What happens if you have 100 threads with a single socket in each thread? 100 select() calls are made, each potentially waiting the maximum time alloted for select() in the event dispatcher and doing exactly nothing. That's the worst case scenario -- the best case scenario is that each of the threads gets signalled, each of them reads 10kB of data (1MB/100), signals and goes to sleep again. So you waste resources for 100 threads, do context switching 100 times per second (where each switch costs about 1k-2k cycles at least which sums up to 100k cycles for one single application) only to read 10kB which probably takes much less time (especially if it's enough to just change ownership of memory pages containing the data, then it's probably a matter of a couple of cycles as the rest is done by the MMU, if not, probably DMA can somehow be used -- I don't know, it's not my domain, just guessing). Now imagine how much useful work could those 100 threads do during this time instead of just sleeping on select(). How about spawning 100 threads to process network data received by the main thread that does nothing most of the time anyway (I mean... how fast can you click on buttons in your app)? Which is better?
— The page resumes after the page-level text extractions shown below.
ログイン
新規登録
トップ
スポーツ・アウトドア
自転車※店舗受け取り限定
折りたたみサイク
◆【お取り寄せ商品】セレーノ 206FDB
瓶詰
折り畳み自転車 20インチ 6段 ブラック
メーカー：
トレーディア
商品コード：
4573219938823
Probably usually things will be fast enough anyway, but theoretically a new thread can help out in this case.
No, theoretically it can only make things worse, as shown above.
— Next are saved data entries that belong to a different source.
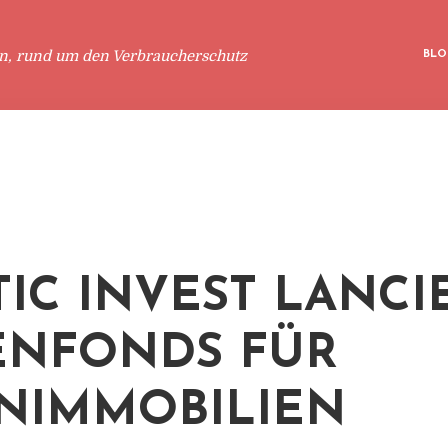
en, rund um den Verbraucherschutz
BLO
TIC INVEST LANCI
ENFONDS FÜR
NIMMOBILIEN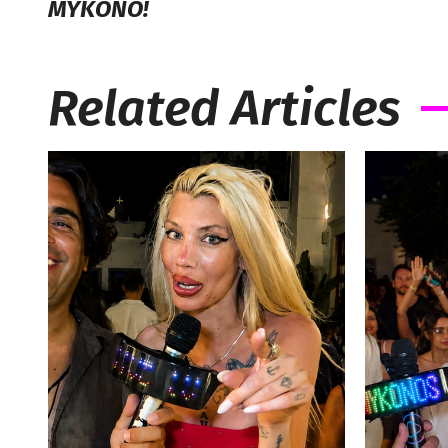
ΜΥΚΟΝΟ!
Related Articles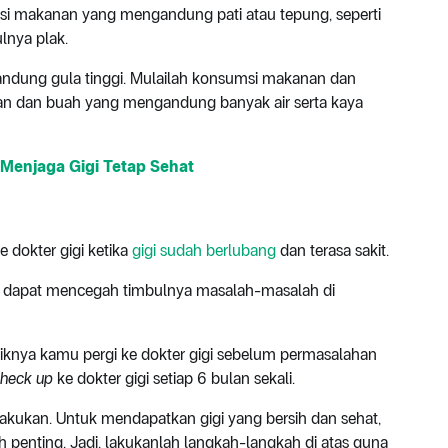
si makanan yang mengandung pati atau tepung, seperti
ulnya plak.
ndung gula tinggi. Mulailah konsumsi makanan dan
yuran dan buah yang mengandung banyak air serta kaya
 Menjaga Gigi Tetap Sehat
 dokter gigi ketika
gigi sudah berlubang
dan terasa sakit.
ur dapat mencegah timbulnya masalah-masalah di
baiknya kamu pergi ke dokter gigi sebelum permasalahan
heck up
ke dokter gigi setiap 6 bulan sekali.
lakukan. Untuk mendapatkan gigi yang bersih dan sehat,
 penting. Jadi, lakukanlah langkah-langkah di atas guna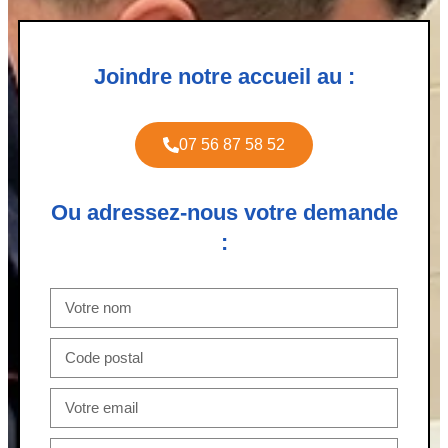
Joindre notre accueil au :
07 56 87 58 52
Ou adressez-nous votre demande
:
Threads will help to you in dedicated tasks (like large image / data processing) which requires dedicated procesor time (processor intensive tasks), having dedicated thread will avoid the freezing of your GUI with the thread being run in background (atleast it appeast to be so)

You almost entirely talked about receiving, I'm more concerned with sending.
When I opened this thread I didn't know the concept of asynchronous IO, so I was talking about threads, maybe that was not very clear.

Does QT use asynchronous IO or synchronous IO?
If you network has an upload of 1MB/s and you want to send 1MB and QT does synchronous IO so it would block for 1 second, wouldn't it?
This would be inacceptable.
I know that 1 mb is a lot to send, but the problem is that IO operations usually take orders of magnitude longer than normal operations if they are done synchronously.

If you network has an upload of 1MB/s and you want to send 1MB and QT does synchronous IO so it would block for 1 second, wouldn't it?
No. The data would be stored in the system buffer and that's where the role of your application ends so the call returns and the operating system and its TCP stack takes it from here. Once TCP packet is usually small (unless special options are used) so the data wouldn't be sent in one go anyway, it has to be stored in an intermediate buffer and your app has nothing to do with it. In theory it can take a few hours for the data to be flowing through the link (especially with retransmissions) and if the application was blocked for this whole time, it wouldn't make any sense.

What is the sense of async IO for sending then?
I used it with boost asio
boost::asio::udp::socket.async_send_to

Or lets rather say what is the difference between async and sync IO for sending?

Edit:
And another thing which I thought is that one of the reasons for using synchronous IO is that it blocks until the actual IO process is finished to prevent flooding the network.
This is not the case anymore?

What is the sense of async IO for sending then?
That you don't wait for the system to transfer the data into its buffers. Qt's sockets are asynchronous, so it's likely same thing happens here but you'd have to verify that in the source code. Look for where bytesWritten() is emitted for the socket object.


And another thing which I thought is that one of the reasons for using synchronous IO is that it blocks until the actual IO process is finished to prevent flooding the network.
This is not the case anymore?
There is no such thing as "flooding the network". Your application doesn't have any connections to the network, only to the network stack of your operating system. Once the socket buffer fills completely, writing to the socket will block for sync IO and will return an error for async IO. Preventing network congestion is done by a mechanism called "TCP Window" and smoothed retransmission timer (in case of the TCP protocol of course). Limited buffer size is a defensive mechanism of the OS (so that you don't run out of resources) and not the network.